• **EXERCISE DETAILS**
Leaving the pictures aside, write out the whole listing below exactly.

• **THE RECORDS**
================================

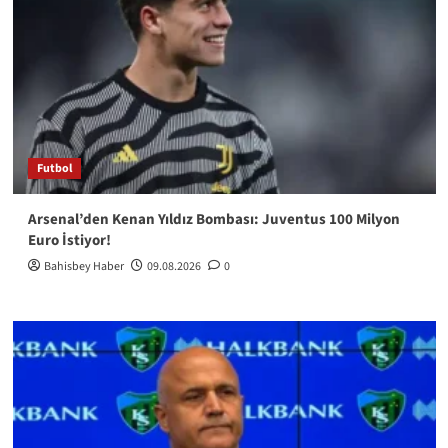
Futbol
Arsenal’den Kenan Yıldız Bombası: Juventus 100 Milyon
Euro İstiyor!
Bahisbey Haber
09.08.2026
0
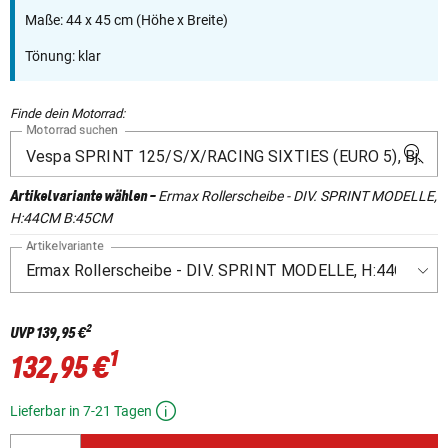
Maße: 44 x 45 cm (Höhe x Breite)
Tönung: klar
Finde dein Motorrad:
Motorrad suchen
Ermax Rollerscheibe - DIV. SPRINT MODELLE,
Artikelvariante wählen
-
H:44CM B:45CM
Artikelvariante
2
UVP
139,95 €
1
132,95 €
Lieferbar in 7-21 Tagen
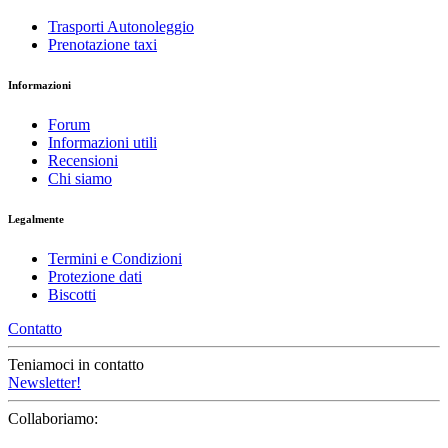
Trasporti Autonoleggio
Prenotazione taxi
Informazioni
Forum
Informazioni utili
Recensioni
Chi siamo
Legalmente
Termini e Condizioni
Protezione dati
Biscotti
Contatto
Teniamoci in contatto
Newsletter!
Collaboriamo:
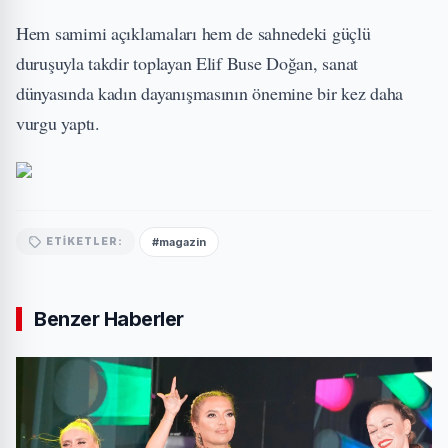
Hem samimi açıklamaları hem de sahnedeki güçlü
duruşuyla takdir toplayan Elif Buse Doğan, sanat
dünyasında kadın dayanışmasının önemine bir kez daha
vurgu yaptı.
#magazin
ETIKETLER:
Benzer Haberler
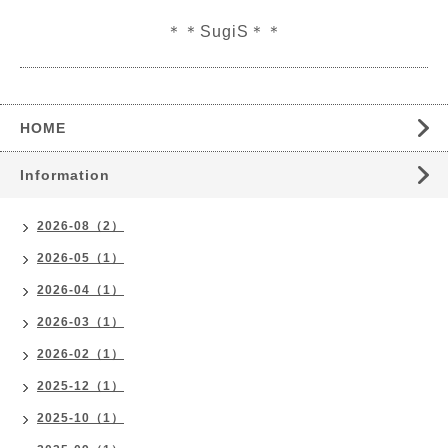
＊＊SugiS＊＊
HOME
Information
2026-08（2）
2026-05（1）
2026-04（1）
2026-03（1）
2026-02（1）
2025-12（1）
2025-10（1）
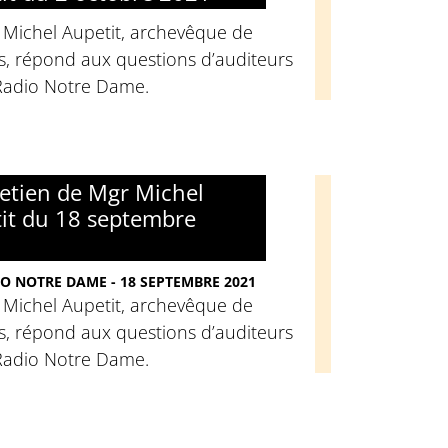
 Michel Aupetit, archevêque de
s, répond aux questions d’auditeurs
Radio Notre Dame.
retien de Mgr Michel
it du 18 septembre
O NOTRE DAME - 18 SEPTEMBRE 2021
 Michel Aupetit, archevêque de
s, répond aux questions d’auditeurs
Radio Notre Dame.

================================

• **RESPONSE TO THE TASK**
Futbol
Arsenal’den Kenan Yıldız Bombası: Juventus 100 Milyon
Euro İstiyor!
Bahisbey Haber
09.08.2026
0
Maße: 44 x 45 cm (Höhe x Breite)
Tönung: klar
Finde dein Motorrad:
Motorrad suchen
Ermax Rollerscheibe - DIV. SPRINT MODELLE,
Artikelvariante wählen
-
H:44CM B:45CM
Artikelvariante
2
UVP
139,95 €
1
132,95 €
Lieferbar in 7-21 Tagen
Trasporti Autonoleggio
Prenotazione taxi
Informazioni
Forum
Informazioni utili
Recensioni
Chi siamo
Legalmente
Termini e Condizioni
Protezione dati
Biscotti
Contatto
Teniamoci in contatto
Newsletter!
Collaboriamo:
Hem samimi açıklamaları hem de sahnedeki güçlü
duruşuyla takdir toplayan Elif Buse Doğan, sanat
dünyasında kadın dayanışmasının önemine bir kez daha
vurgu yaptı.
#magazin
ETIKETLER:
Benzer Haberler
＊＊SugiS＊＊
HOME
Information
2026-08（2）
2026-05（1）
2026-04（1）
2026-03（1）
2026-02（1）
2025-12（1）
2025-10（1）
 Michel Aupetit, archevêque de
s, répond aux questions d’auditeurs
Radio Notre Dame.
retien de Mgr Michel
it du 18 septembre
O NOTRE DAME - 18 SEPTEMBRE 2021
 Michel Aupetit, archevêque de
s, répond aux questions d’auditeurs
Radio Notre Dame.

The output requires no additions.